Пока она вынимала продукты, Вольфсон заметил на столе у дальней стены, на котором лежали Любины пальто и сумка, а сверху висел портрет Ленина, стопки банок с селедкой, и, вспомнив Побиска, идущего с банками в свой кабинет, начал понимать, что происходит. Он подумал о Лине Павловне и других женщинах из своей лаборатории, представил, как у его матери забрали бы селедку из заказа, на который она решилась бы выложить деньги из своего скудного заработка, и кровь бросилась ему в голову. И если б только Люба, но секретарь парткома!
– Люба, а куда Побиск Терентьевич понес банки с селедкой?
– А я откуда знаю! – покраснев, окрысилась до того приветливая Любаша.
– Но вы ведь отвечаете за то, чтобы ничего не пропало! А если кому-то не хватит?
– По одной всем хватит.
– По одной? Значит, должно быть по две? А те банки вы для кого отложили? – кивнул Борис на стол под портретом. Люба вспыхнула и зашипела:
– А вы бы сами тут посидели, пораскладывали эту селедку! Получать так все хотят, а как заказами заниматься, так «Любаша, Любаша». Я не дура, чтобы за так в рассоле пачкаться.
– Но вы же зарплату получаете!
– А вы поживите на мою зарплату!
– Женщины, которые заплатили за заказ, получают не больше вас. Как же можно их обкрадывать?
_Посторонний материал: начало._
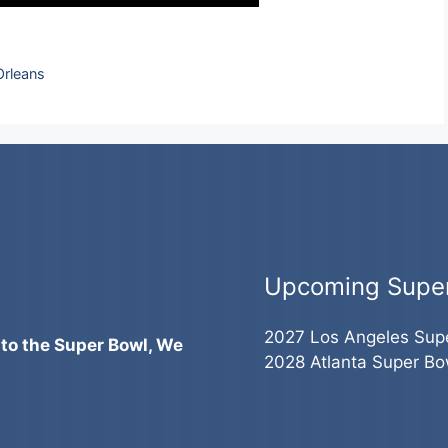
Orleans
Upcoming Supe
2027 Los Angeles Sup
 to the Super Bowl, We
2028 Atlanta Super Bo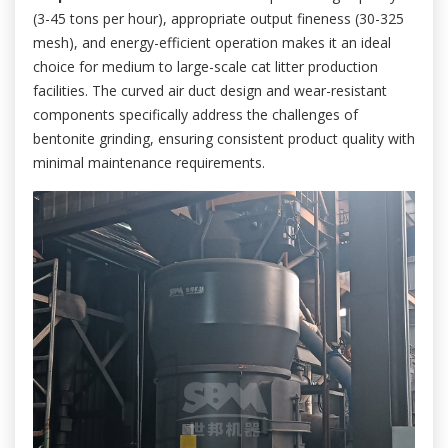
(3-45 tons per hour), appropriate output fineness (30-325
mesh), and energy-efficient operation makes it an ideal
choice for medium to large-scale cat litter production
facilities. The curved air duct design and wear-resistant
components specifically address the challenges of
bentonite grinding, ensuring consistent product quality with
minimal maintenance requirements.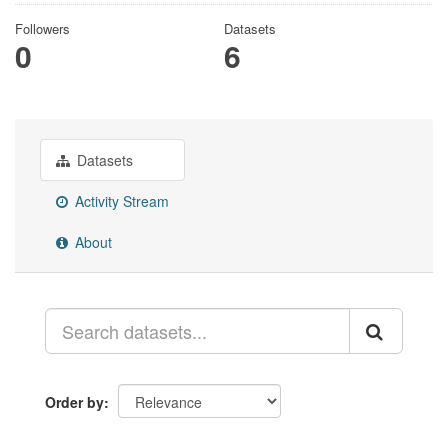
Followers
Datasets
0
6
Datasets
Activity Stream
About
Order by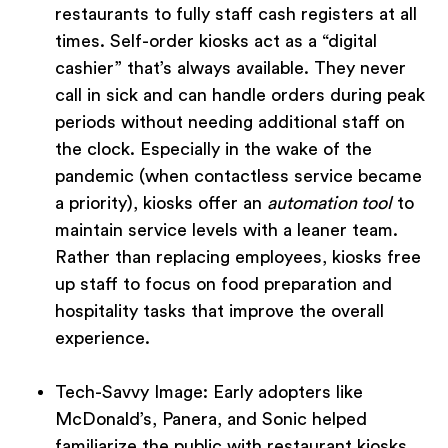
restaurants to fully staff cash registers at all
times. Self-order kiosks act as a “digital
cashier” that’s always available. They never
call in sick and can handle orders during peak
periods without needing additional staff on
the clock. Especially in the wake of the
pandemic (when contactless service became
a priority), kiosks offer an
automation tool
to
maintain service levels with a leaner team.
Rather than replacing employees, kiosks free
up staff to focus on food preparation and
hospitality tasks that improve the overall
experience.
Tech-Savvy Image:
Early adopters like
McDonald’s, Panera, and Sonic helped
familiarize the public with restaurant kiosks.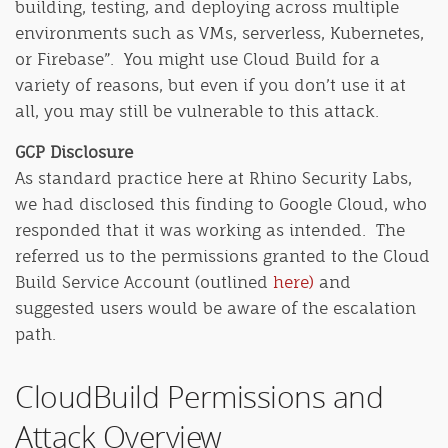
building, testing, and deploying across multiple
environments such as VMs, serverless, Kubernetes,
or Firebase”.
You might use Cloud Build for a
variety of reasons, but even if you don’t use it at
all, you may still be vulnerable to this attack.
GCP Disclosure
As standard practice here at Rhino Security Labs,
we had disclosed this finding to Google Cloud, who
responded that it was working as intended. The
referred us to the permissions granted to the Cloud
Build Service Account (outlined
here)
and
suggested users would be aware of the escalation
path.
CloudBuild Permissions and
Attack Overview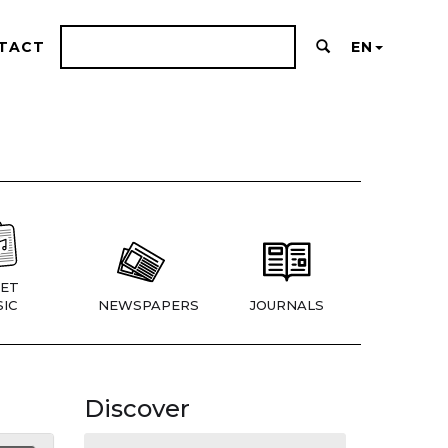
TACT
EN
ET
IC
NEWSPAPERS
JOURNALS
Discover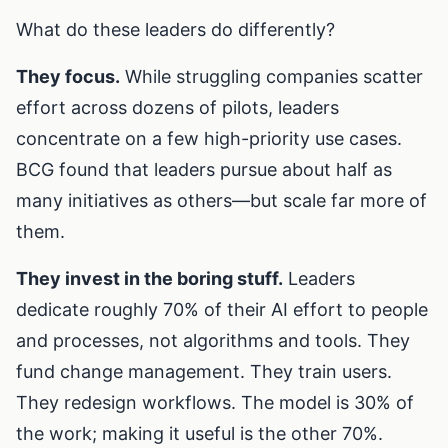
What do these leaders do differently?
They focus.
While struggling companies scatter
effort across dozens of pilots, leaders
concentrate on a few high-priority use cases.
BCG found that leaders pursue about half as
many initiatives as others—but scale far more of
them.
They invest in the boring stuff.
Leaders
dedicate roughly 70% of their AI effort to people
and processes, not algorithms and tools. They
fund change management. They train users.
They redesign workflows. The model is 30% of
the work; making it useful is the other 70%.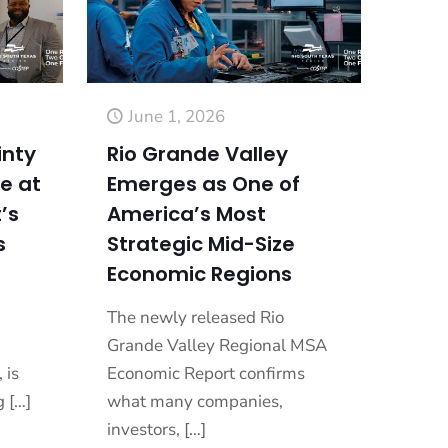
June 1, 2026
inty
Rio Grande Valley
e at
Emerges as One of
’s
America’s Most
s
Strategic Mid-Size
Economic Regions
The newly released Rio
Grande Valley Regional MSA
 is
Economic Report confirms
g
[…]
what many companies,
investors,
[…]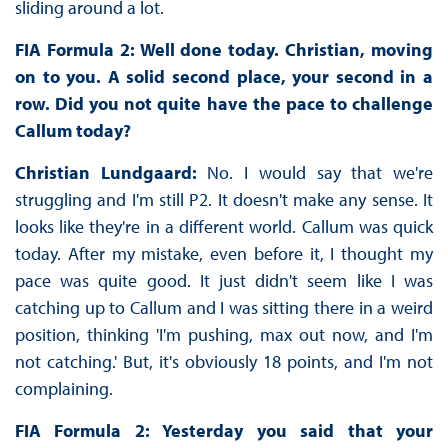
sliding around a lot.
FIA Formula 2: Well done today. Christian, moving
on to you. A solid second place, your second in a
row. Did you not quite have the pace to challenge
Callum today?
Christian Lundgaard:
No. I would say that we're
struggling and I'm still P2. It doesn't make any sense. It
looks like they're in a different world. Callum was quick
today. After my mistake, even before it, I thought my
pace was quite good. It just didn't seem like I was
catching up to Callum and I was sitting there in a weird
position, thinking 'I'm pushing, max out now, and I'm
not catching.' But, it's obviously 18 points, and I'm not
complaining.
FIA Formula 2: Yesterday you said that your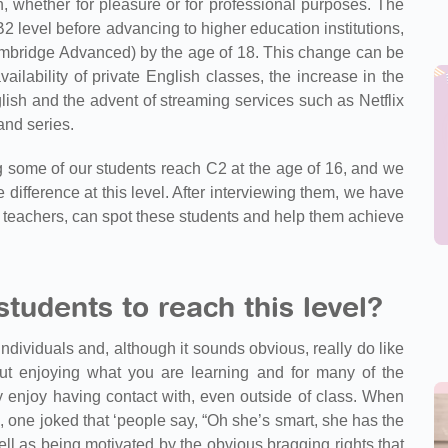
n, whether for pleasure or for professional purposes. The
 B2 level before advancing to higher education institutions,
Cambridge Advanced) by the age of 18. This change can be
ailability of private English classes, the increase in the
lish and the advent of streaming services such as Netflix
and series.
 some of our students reach C2 at the age of 16, and we
 difference at this level. After interviewing them, we have
 teachers, can spot these students and help them achieve
tudents to reach this level?
individuals and, although it sounds obvious, really do like
out enjoying what you are learning and for many of the
y enjoy having contact with, even outside of class. When
l, one joked that ‘people say, “Oh she’s smart, she has the
ell as being motivated by the obvious bragging rights that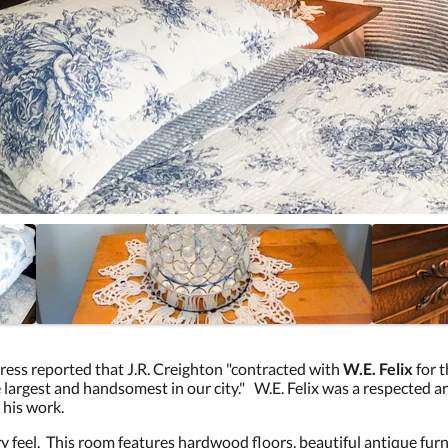
ess reported that J.R. Creighton "contracted with
W.E. Felix
for 
e largest and handsomest in our city." W.E. Felix was a respected arc
 his work.
ry feel. This room features hardwood floors, beautiful antique fu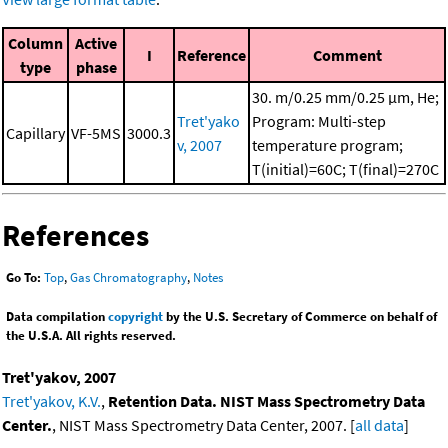
Column
Active
I
Reference
Comment
type
phase
30. m/0.25 mm/0.25 μm, He;
Tret'yako
Program: Multi-step
Capillary
VF-5MS
3000.3
v, 2007
temperature program;
T(initial)=60C; T(final)=270C
References
Go To:
Top
,
Gas Chromatography
,
Notes
Data compilation
copyright
by the U.S. Secretary of Commerce on behalf of
the U.S.A. All rights reserved.
Tret'yakov, 2007
Tret'yakov, K.V.
,
Retention Data. NIST Mass Spectrometry Data
Center.
, NIST Mass Spectrometry Data Center, 2007. [
all data
]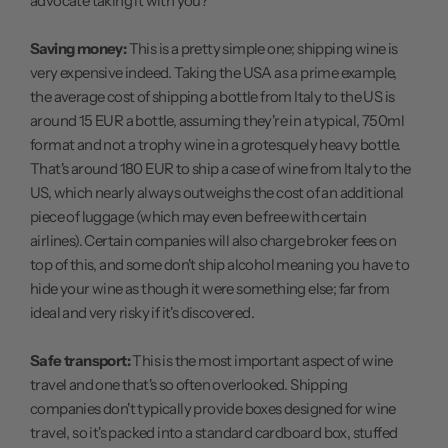
advocate taking it with you?
Saving money:
This is a pretty simple one; shipping wine is
very expensive indeed. Taking the USA as a prime example,
the average cost of shipping a bottle from Italy to the US is
around 15 EUR a bottle, assuming they're in a typical, 750ml
format and not a trophy wine in a grotesquely heavy bottle.
That's around 180 EUR to ship a case of wine from Italy to the
US, which nearly always outweighs the cost of an additional
piece of luggage (which may even be free with certain
airlines). Certain companies will also charge broker fees on
top of this, and some don't ship alcohol meaning you have to
hide your wine as though it were something else; far from
ideal and very risky if it's discovered.
Safe transport:
This is the most important aspect of wine
travel and one that's so often overlooked. Shipping
companies don't typically provide boxes designed for wine
travel, so it's packed into a standard cardboard box, stuffed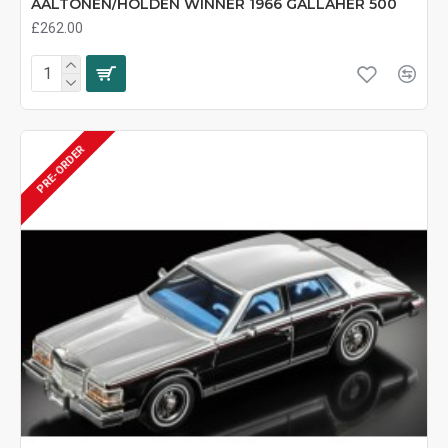
AALTONEN/HOLDEN WINNER 1966 GALLAHER 500
£262.00
PRE-ORDER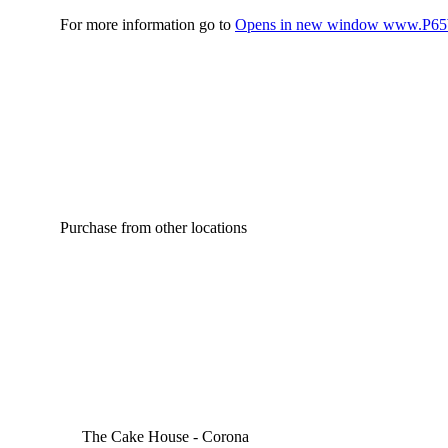
For more information go to
Opens in new window
www.P65W
Purchase from other locations
The Cake House - Corona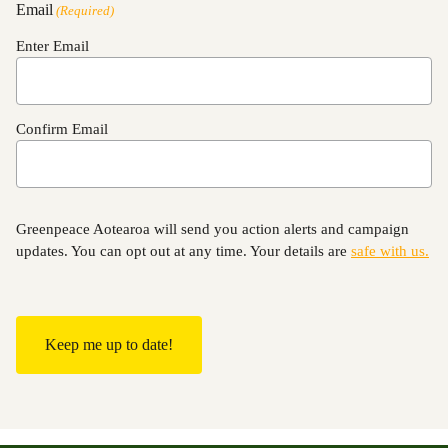
Email
(Required)
Enter Email
Confirm Email
Greenpeace Aotearoa will send you action alerts and campaign
updates. You can opt out at any time. Your details are
safe with us.
C
A
P
T
C
H
A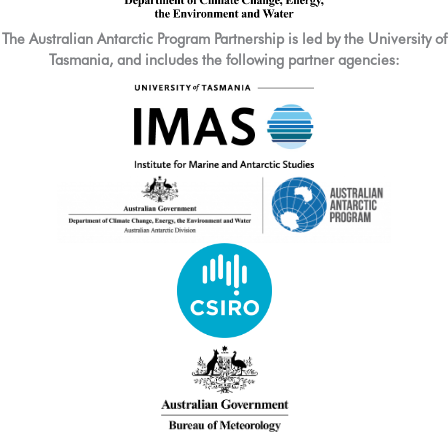
The Australian Antarctic Program Partnership is led by the University of
Tasmania, and includes the following partner agencies: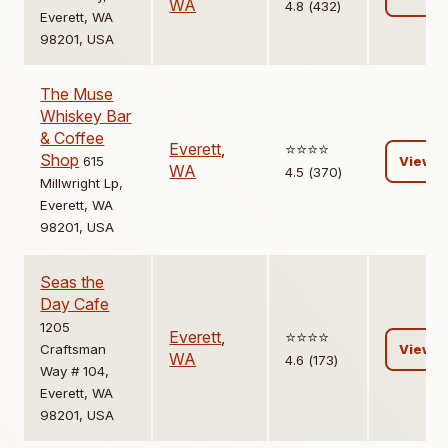
WA
4.8 (432)
Everett, WA
98201, USA
The Muse
Whiskey Bar
& Coffee
Everett
,
⭐️⭐️⭐️⭐️
Shop
615
View
WA
4.5 (370)
Millwright Lp,
Everett, WA
98201, USA
Seas the
Day Cafe
1205
Everett
,
⭐️⭐️⭐️⭐️
Craftsman
View
WA
4.6 (173)
Way # 104,
Everett, WA
98201, USA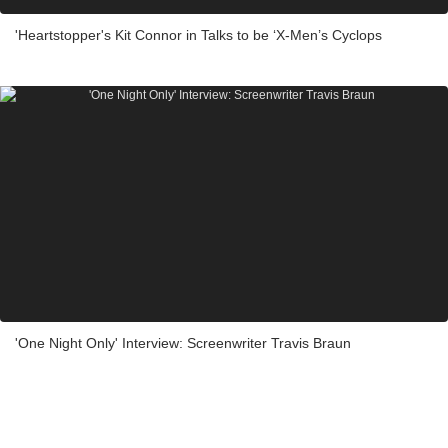
'Heartstopper's Kit Connor in Talks to be ‘X-Men’s Cyclops
'One Night Only' Interview: Screenwriter Travis Braun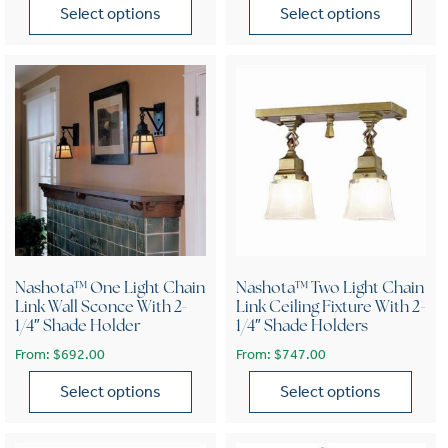
Select options
Select options
This product has multiple variants. The options may be chose
This product has multiple var
Nashota™ One Light Chain
Nashota™ Two Light Chain
Link Wall Sconce With 2-
Link Ceiling Fixture With 2-
1/4″ Shade Holder
1/4″ Shade Holders
From:
$
692.00
From:
$
747.00
Select options
Select options
This product has multiple variants. The options may be chose
This product has multiple var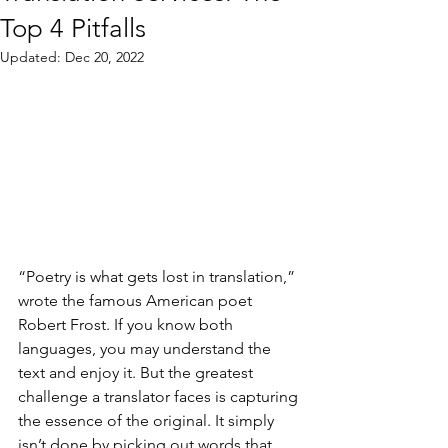
Top 4 Pitfalls
Updated:
Dec 20, 2022
“Poetry is what gets lost in translation,” 
wrote the famous American poet 
Robert Frost. If you know both 
languages, you may understand the 
text and enjoy it. But the greatest 
challenge a translator faces is capturing 
the essence of the original. It simply 
isn’t done by picking out words that 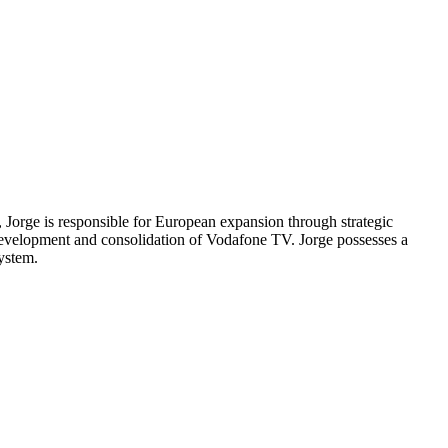
Jorge is responsible for European expansion through strategic
development and consolidation of Vodafone TV. Jorge possesses a
ystem.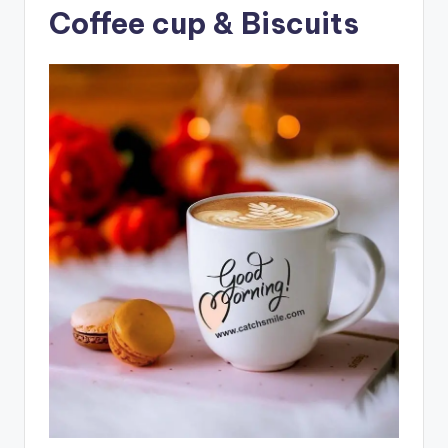
Coffee cup & Biscuits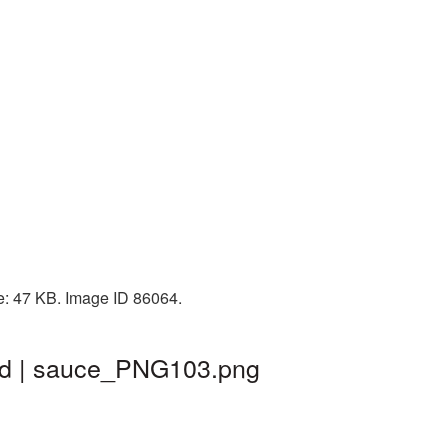
ze: 47 KB. Image ID 86064.
nd | sauce_PNG103.png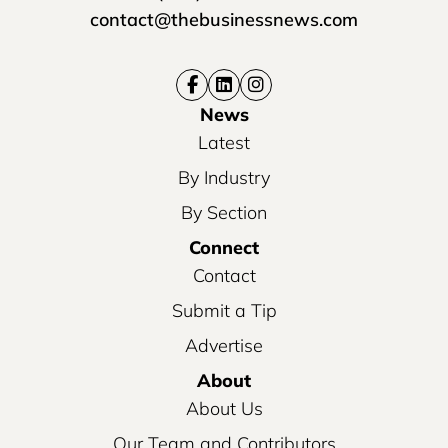
contact@thebusinessnews.com
News
Latest
By Industry
By Section
Connect
Contact
Submit a Tip
Advertise
About
About Us
Our Team and Contributors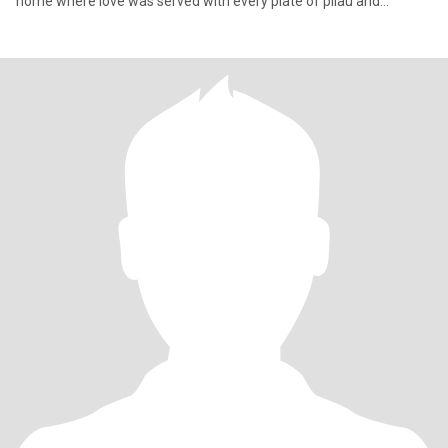
home where love was served with every plate of pilau and
laughter e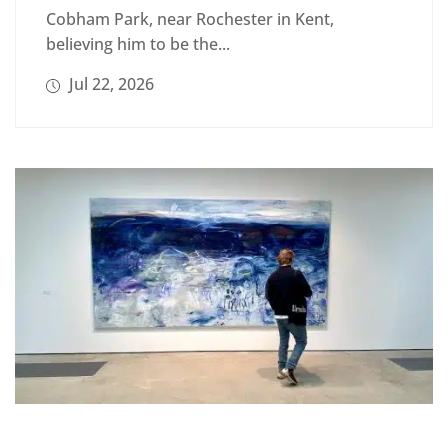
Cobham Park, near Rochester in Kent,
believing him to be the...
Jul 22, 2026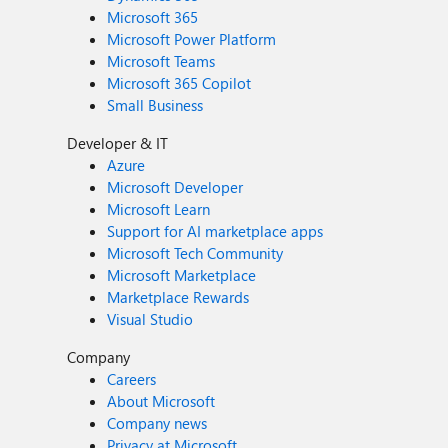
Microsoft 365
Microsoft Power Platform
Microsoft Teams
Microsoft 365 Copilot
Small Business
Developer & IT
Azure
Microsoft Developer
Microsoft Learn
Support for AI marketplace apps
Microsoft Tech Community
Microsoft Marketplace
Marketplace Rewards
Visual Studio
Company
Careers
About Microsoft
Company news
Privacy at Microsoft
– Ах, так я еще и воровка? Ну и хорошо, вот и занимайтесь сами этими чертовыми заказами, а с меня хватит.
Люба выскочила из комнаты. Вольфсон постоял, забрал свои продукты, приготовленные Любой, и направился к проходной. «Позвоню сегодня Витьке, он в партбюро. И Тольке, пусть по профсоюзной линии нажмет, чтобы выдали людям все, что положено. А какая уверенность, что она права! Еще и обиделась! – подумал он про Любу. – Наверно, это давно уже происходит. Надо будет послезавтра с директором поговорить. И кого обкрадывают!» Он снова подумал о матери.
Через день Вольфсон заглянул в кабинет директора. Из разговоров с Козловым и Капустиным он уже знал, что шайка-лейка с заказами продолжается давно, но руководство на это закрывает глаза. Без всякой радости они пообещали поговорить – Виктор с товарищами из партбюро, Толя с Любашей. Жуков-Майский знаком остановил Бориса, когда тот хотел изложить подробности.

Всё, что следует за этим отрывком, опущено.